The team said it had made the decision following “constructive dialogue” with governing body FIA with regard to establishing clarity for future scenarios.
Mercedes said in a statement: “The Mercedes-AMG Petronas team will actively work with this commission to build a better Formula 1 – for every team and every fan who loves this sport as much as we do.
“We will hold the FIA accountable for this process and we hereby withdraw our appeal.”
Sunday’s season-ending race in Abu Dhabi saw Red Bull’s Max Verstappen claim victory and the title after the deployment of a late safety car led to the Dutchman being placed right behind Mercedes rival Lewis Hamilton, who he then overtook on the final lap.
Mercedes had an immediate double appeal dismissed by the stewards, then lodged an intention to appeal against that decision, which they were required to trigger by Thursday evening.

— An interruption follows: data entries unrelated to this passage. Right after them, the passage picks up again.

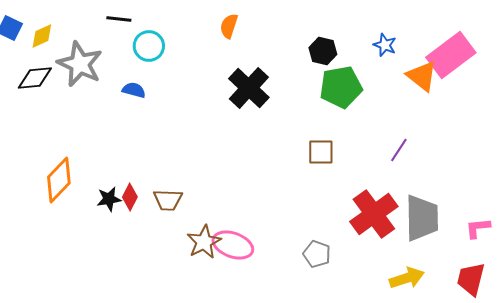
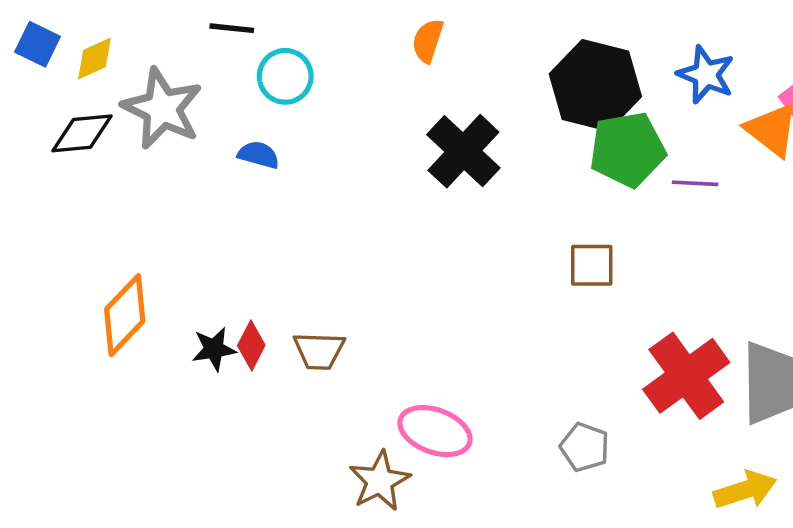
blue star: (385, 45) -> (706, 75), size x1.4
black hexagon: (323, 51) -> (595, 85), size x1.8
purple line: (399, 150) -> (695, 183), moved, turned 60
brown star: (204, 242) -> (380, 481), moved

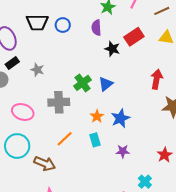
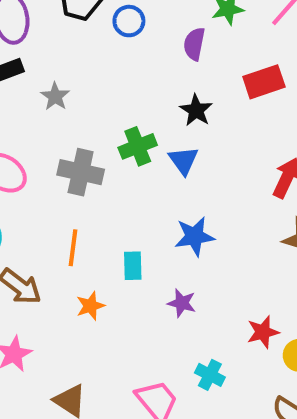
black star: (112, 49) -> (196, 110), moved
blue triangle: (106, 84) -> (183, 160), turned -42
orange star: (97, 116) -> (90, 306), moved
orange line: (65, 139) -> (73, 248), turned -54
cyan cross: (145, 182) -> (210, 375), turned -32

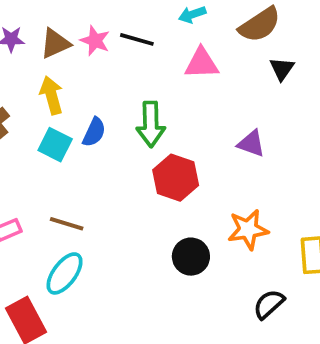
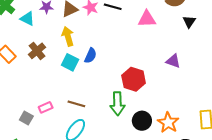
green arrow: (151, 124) -> (117, 104), moved
orange star: (248, 229) -> (168, 123), moved, turned -30

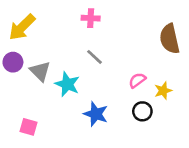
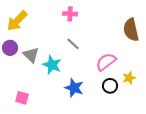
pink semicircle: (137, 80) -> (106, 62), size x1.5
yellow star: (163, 91) -> (129, 78), moved

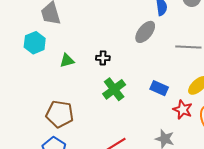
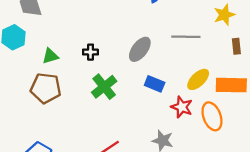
gray ellipse: (145, 32) -> (140, 49), moved
brown pentagon: (60, 114) -> (46, 88), moved

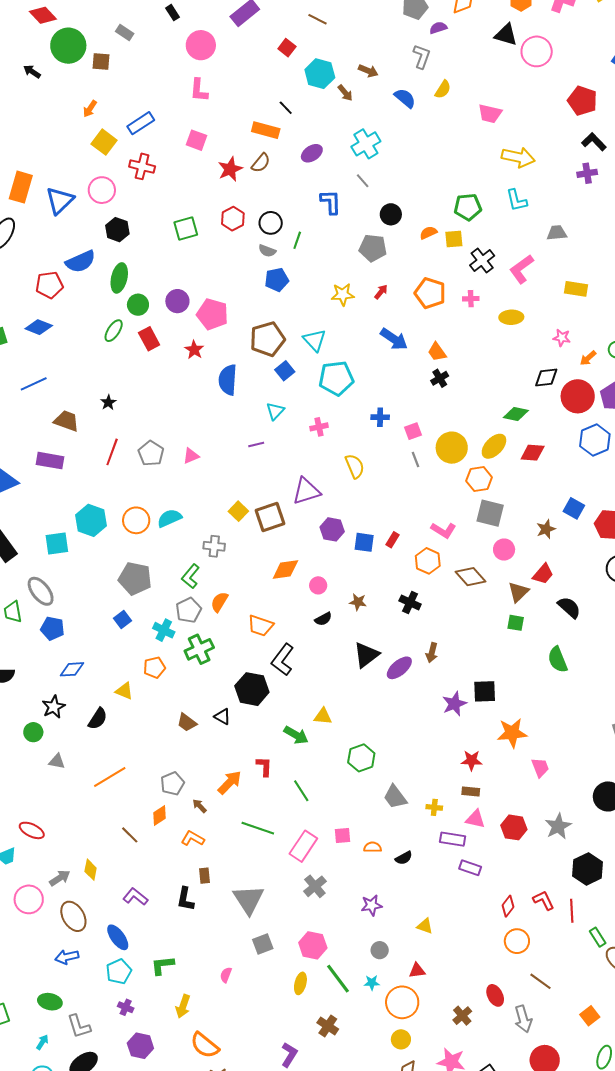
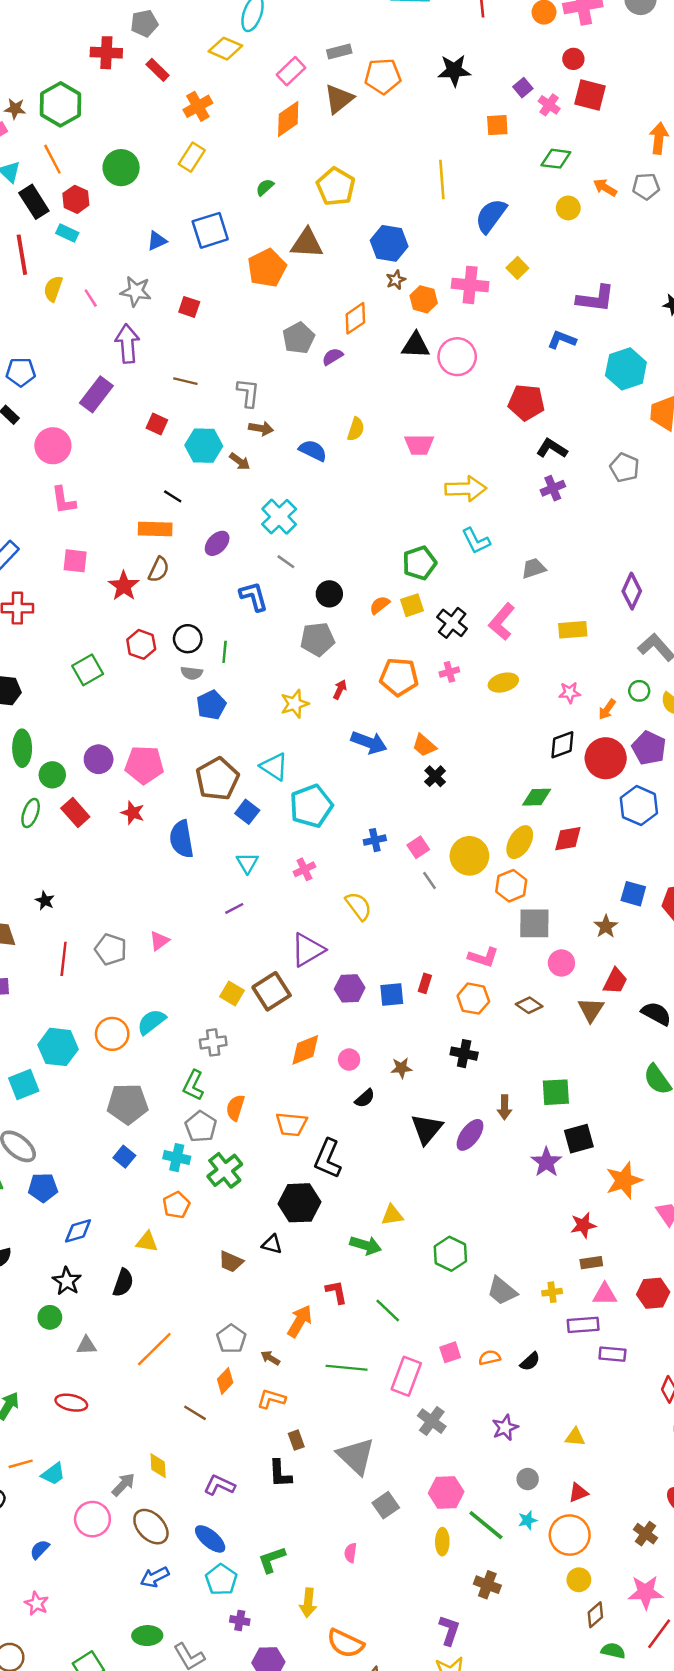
gray L-shape: (422, 56) -> (248, 393), moved
brown diamond: (471, 577) -> (529, 1005), size x0.7
green square: (516, 623) -> (556, 1092), moved, size x1.4
red ellipse: (32, 830) -> (71, 1403), moved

Mercedes added in the statement: “We appealed in the interest of sporting fairness, and we have since been in a constructive dialogue with the FIA and Formula One to create clarity for the future, so that all competitors know the rules under which they are racing, and how they will be enforced.
“Thus, we welcome the decision by the FIA to install a commission to thoroughly analyse what happened in Abu Dhabi and to improve the robustness of the rules, governance and decision-making in Formula One.
“We also welcome that they have invited the teams and drivers to take part.”
The safety car was deployed five laps from the end after Canadian Nicholas Latifi crashed his Williams, with marshals needing to be on track to recover it.
Racing resumed with one lap remaining after Australian race director Michael Masi broke with a protocol requiring all lapped cars should overtake the safety car first.
Instead, only those between Verstappen and Hamilton unlapped themselves, giving the Red Bull driver a clear track to close on Hamilton and overtake.
Hamilton had not pitted, unlike Verstappen, when the safety car was deployed because he would have lost the lead and Mercedes calculated there was not enough time remaining to resume racing under the rules.